Madhya Pradesh Just Did One of Its Biggest Police Reshuffles in Recent Memory – and There’s a Lot Going On Beneath the Surface
74 officers. 8 IPS. 30 districts.

One politically charged promotion. Two husband-wife bureaucratic pairs landing in the same cities. And a young IPS officer who stood his ground against a ruling party MLA now getting a step up rather than a step back.

The Madhya Pradesh Home Department’s transfer order issued on Friday is a lot to unpack. On the surface, it reads like a routine administrative reshuffle — officers moved around, new responsibilities assigned, long-tenure postings rotated.
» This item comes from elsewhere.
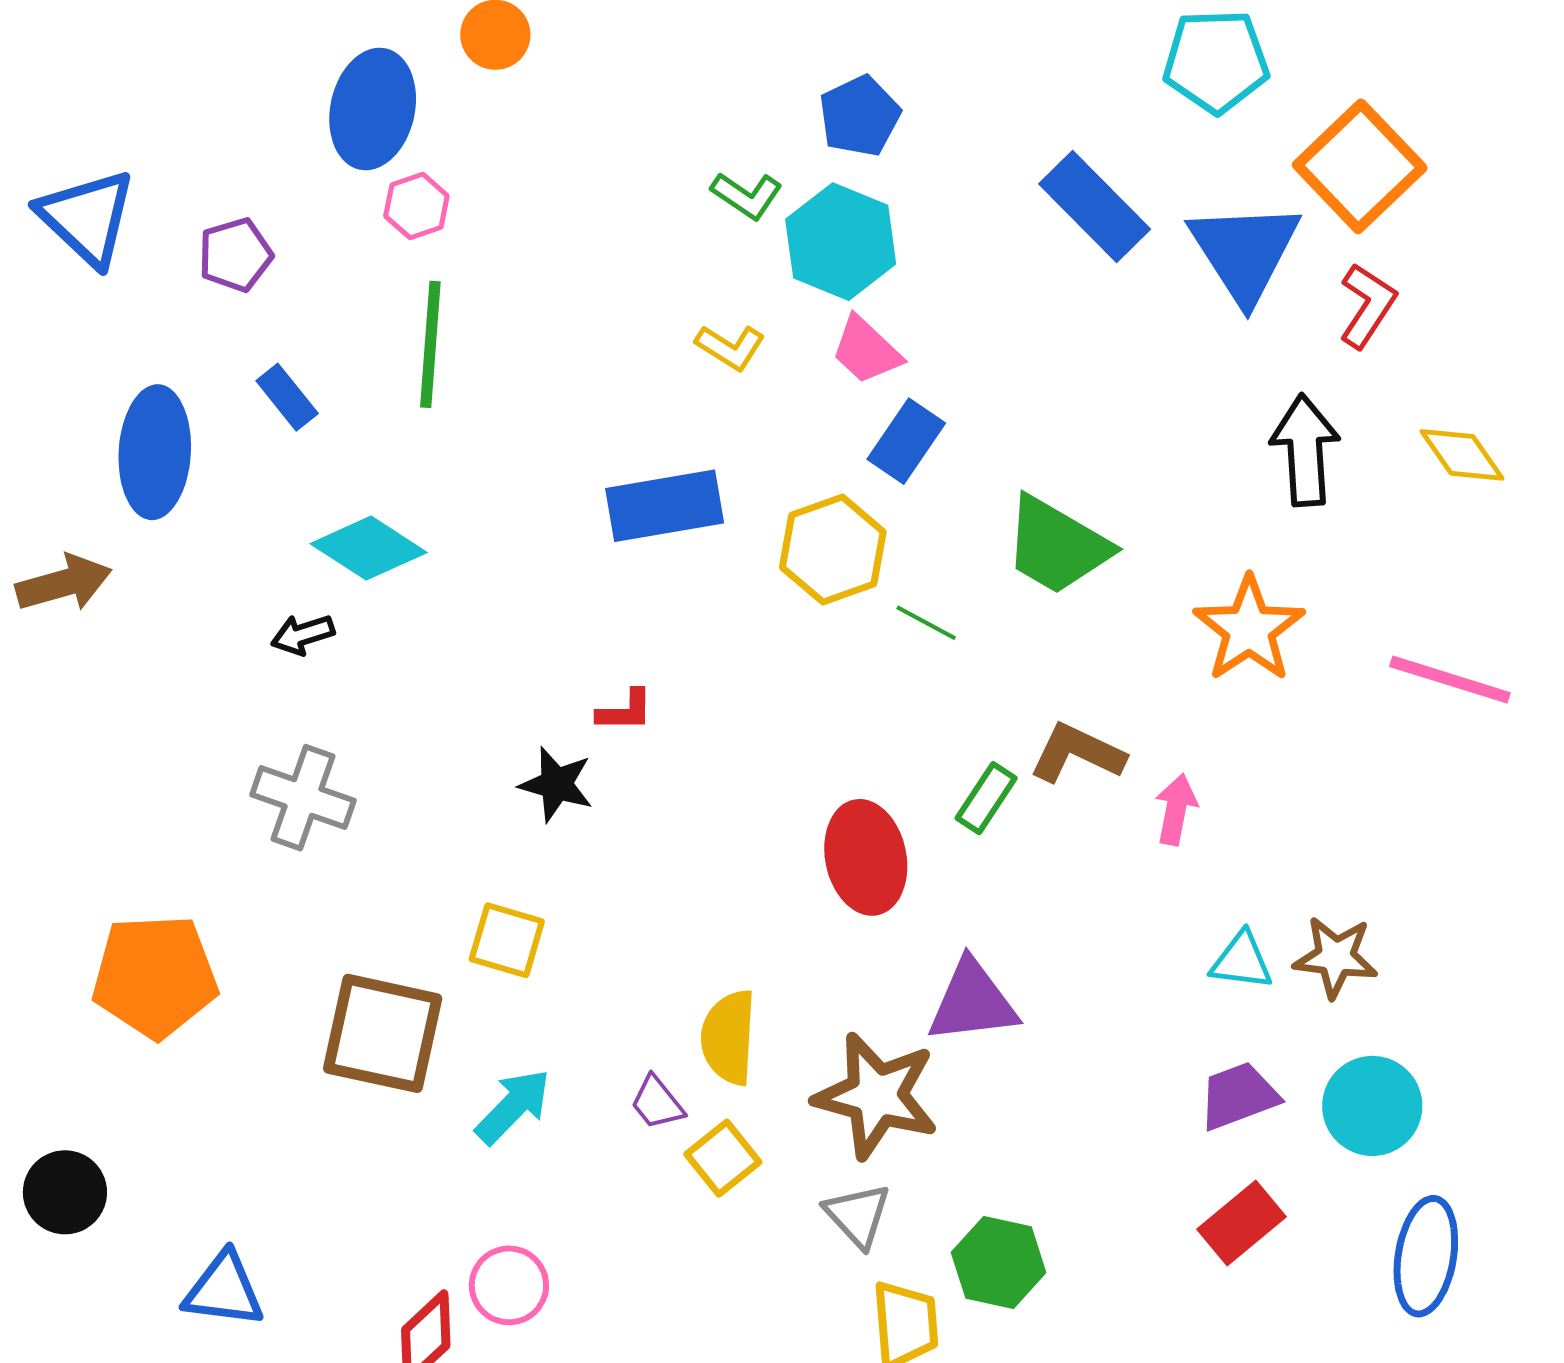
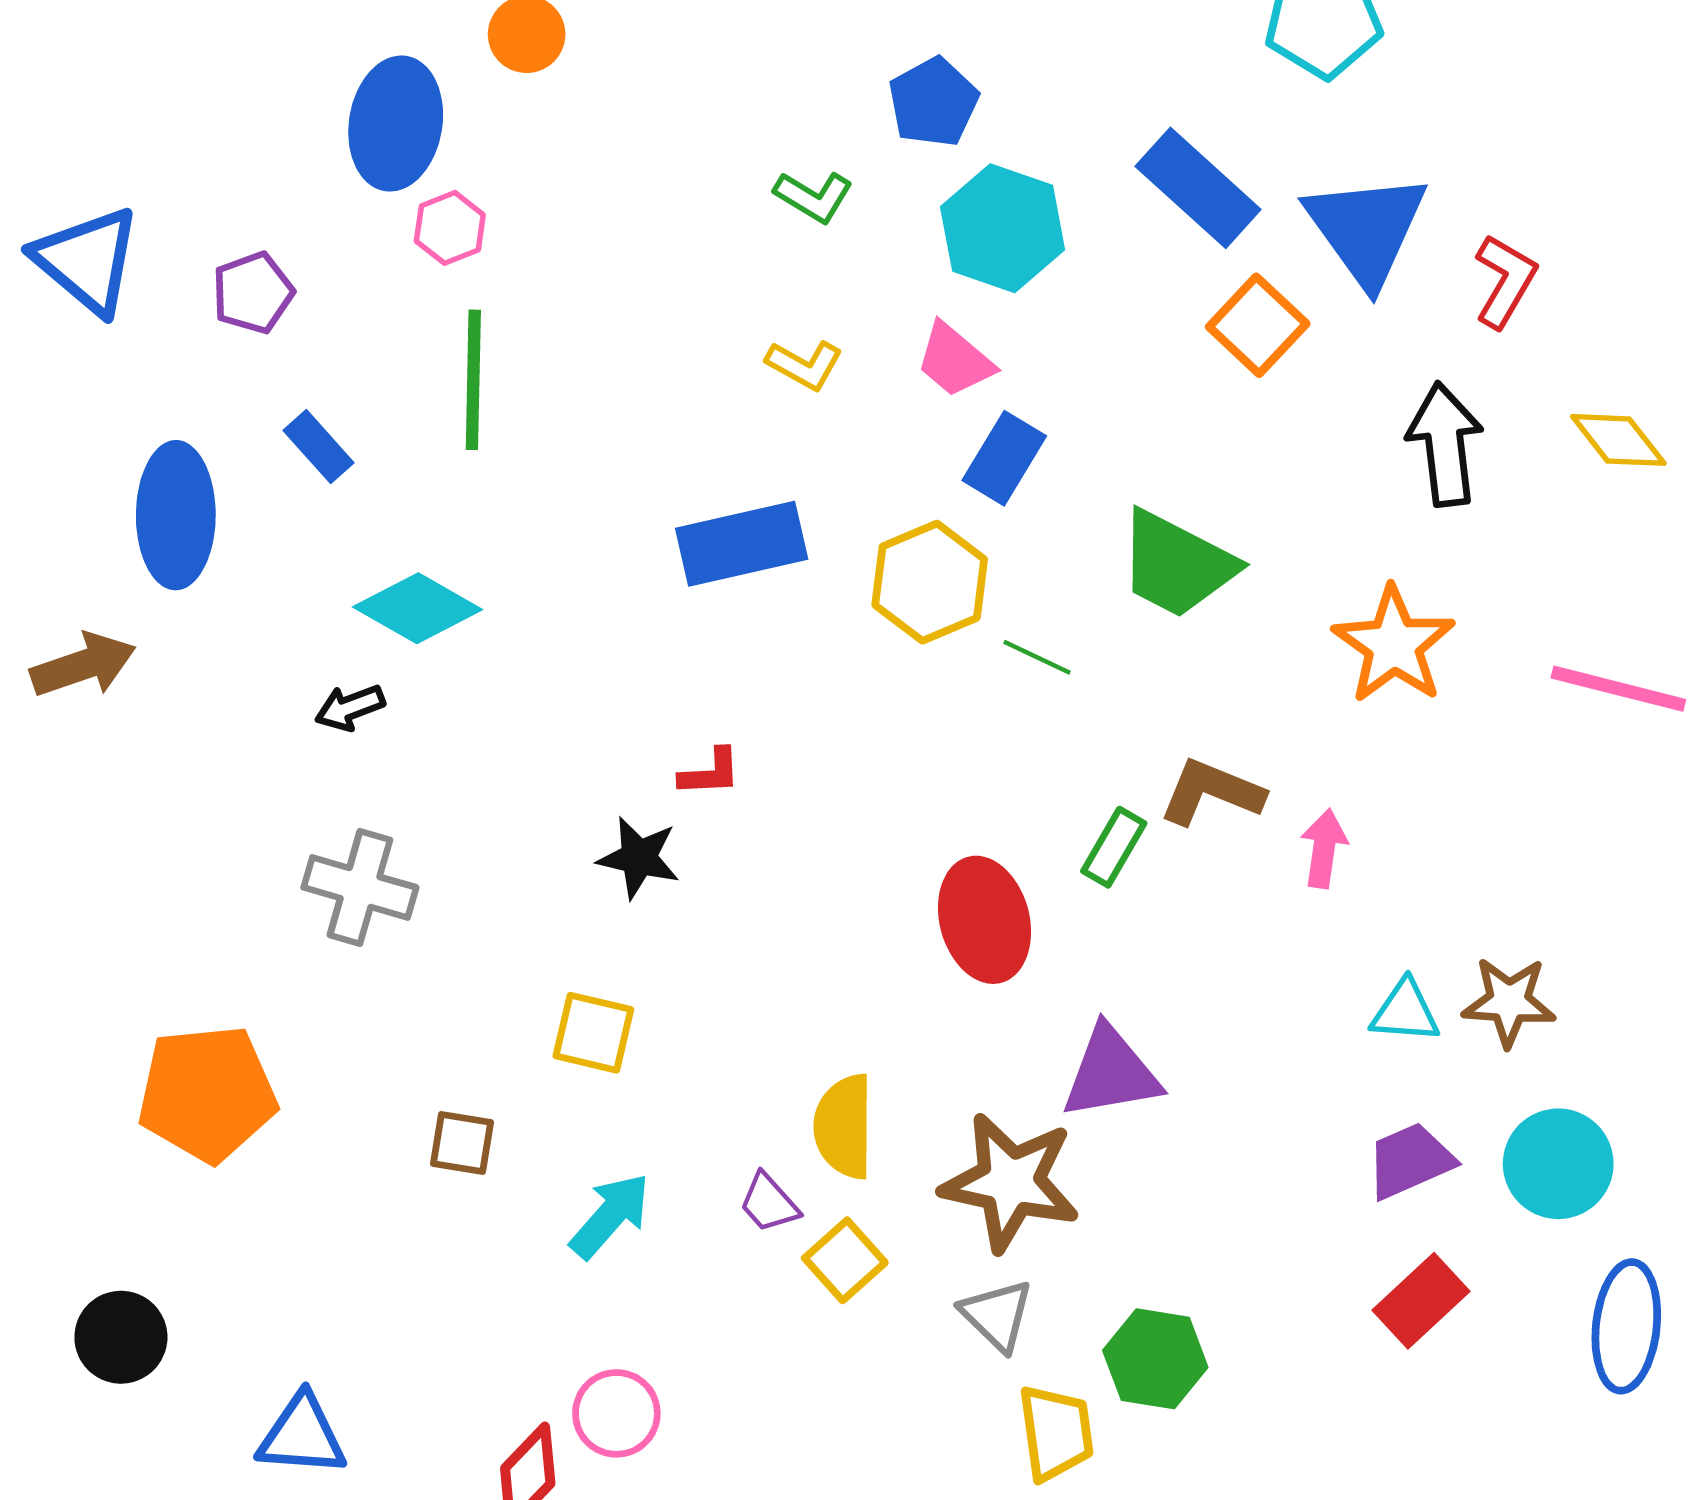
orange square: (1360, 166) -> (1258, 325), moved, size x0.7
cyan hexagon: (841, 242) -> (1003, 228), moved
brown square: (383, 1033) -> (462, 1143), size x0.5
But dig a little and there are some genuinely interesting stories running through this list.

Ayush Jakhar — The Name Everyone Is Talking About

Start here, because this is the transfer that has attracted the most attention — and for good reason.
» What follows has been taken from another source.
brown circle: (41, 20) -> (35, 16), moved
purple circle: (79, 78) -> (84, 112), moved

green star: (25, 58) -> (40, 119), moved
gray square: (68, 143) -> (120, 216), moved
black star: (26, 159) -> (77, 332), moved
Ayush Jakhar is a 2022-batch IPS officer who was serving as SDOP in Karera, which falls under Shivpuri district. He has now been promoted to Additional Superintendent of Police and posted in Jabalpur. That’s a significant move upward for a young officer still early in his career.
But the reason his name has been circulating has everything to do with what happened before this transfer order came through.

A case came up involving Dinesh Lodhi — the son of BJP MLA Pritam Singh Lodhi. The allegation was that Dinesh Lodhi had hit pedestrians with a Thar vehicle in Pichhore. Jakhar, doing his job, called the accused in for questioning and issued a reprimand at the station. Standard police procedure when someone is accused of reckless conduct that harms others.

What followed was not standard. The MLA, Pritam Singh Lodhi, reportedly took serious exception to his son being handled this way. He made his displeasure known — loudly enough that it registered — and reportedly demanded a clarification from Jakhar within 15 days, with warnings attached.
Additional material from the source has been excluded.